たまたまググレカスディスカバーに掲載されていたインプレスさん(Impress Watch)の記事を見て知ったのですが、本日「GenSpark AI」を展開しているGenSpark社がMicrosoft Office互換オフィススイート「GenOffice」をオープンソース化したうえでアルファ版を本日リリースしています。

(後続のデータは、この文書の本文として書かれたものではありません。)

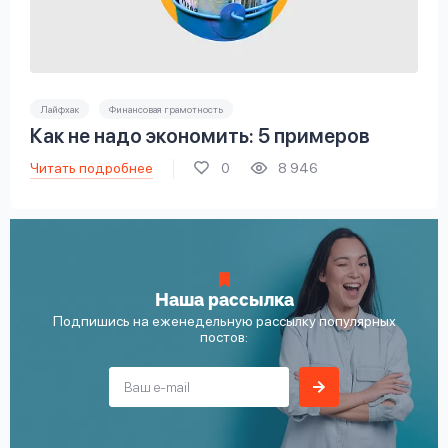
Лайфхак
Финансовая грамотность
Как не надо экономить: 5 примеров
Читать подробнее
0
8 946
Наша рассылка
Подпишись на еженедельную рассылку популярных
постов: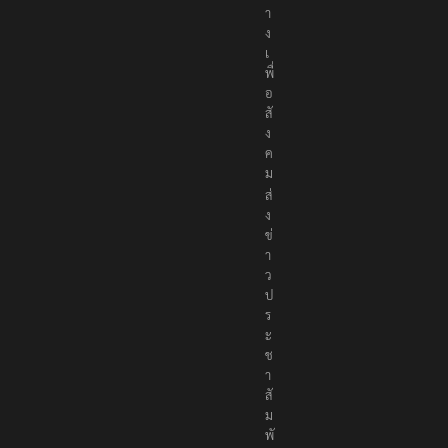
ล
า
ง
เ
พื่
อ
สั
ง
ค
ม
ส่
ง
ข่
า
ว
ป
ร
ะ
ช
า
สั
ม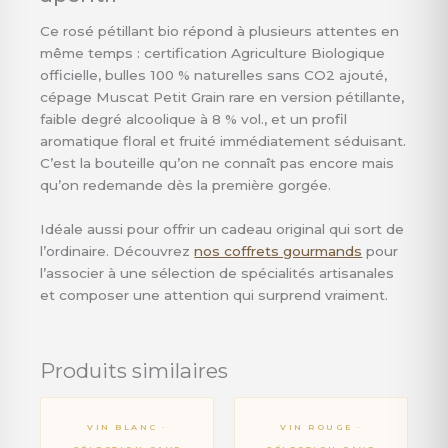
Ce rosé pétillant bio répond à plusieurs attentes en
même temps : certification Agriculture Biologique
officielle, bulles 100 % naturelles sans CO2 ajouté,
cépage Muscat Petit Grain rare en version pétillante,
faible degré alcoolique à 8 % vol., et un profil
aromatique floral et fruité immédiatement séduisant.
C’est la bouteille qu’on ne connaît pas encore mais
qu’on redemande dès la première gorgée.
Idéale aussi pour offrir un cadeau original qui sort de
l’ordinaire. Découvrez
nos coffrets gourmands
pour
l’associer à une sélection de spécialités artisanales
et composer une attention qui surprend vraiment.
Produits similaires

Office互換ソフトはもともとSun Microsystems社が開発していた「Star Suite」をオープンソース化した「OpenOffice.org」から(プロジェクトをSunから買収したOracleといろいろあった関係で)さらにフォークした「LibreOffice」や、本家Microsoft Officeに近いUIと高い互換性を有することから「安価なOffice互換ソフト」としてメーカー製PCや中古PCにStandard Editionがプリインストールされることが多くなった中国メーカーKingsoft社の「WPS Office 2」などが既に存在していますが、「無駄に高い上にサポート期間が5年間しか提供されない買い切り版Microsoft Office」か、コォペェロット機能の押し売りで値上げしてしまった個人向けMicrosoft 365 Personal/Familyしか選択肢がなくなってしまった本家Microsoft Officeからの有力な乗り換え候補がここに来て新たに追加された形となります。

最初記事を流し読みしたときはLibreOfficeをベースにフォークしたアプリかと思っていたのですが、別アプリとして新規開発されたアプリのようで、対応プラットフォームは現状WindowsとmacOSのみ、LibreOffice(とその元になったOpenOffice.org)でサポートされているOpenDocument形式のドキュメントは未サポート、ソースコードが「GitHub」で公開されているほか、広告表示なし、Office互換ソフトとしてのコア機能は完全無料で利用できるようになっていて、「Genspark AI」と連携したAI機能のみアプリ内クレジットを消費する仕様となっています。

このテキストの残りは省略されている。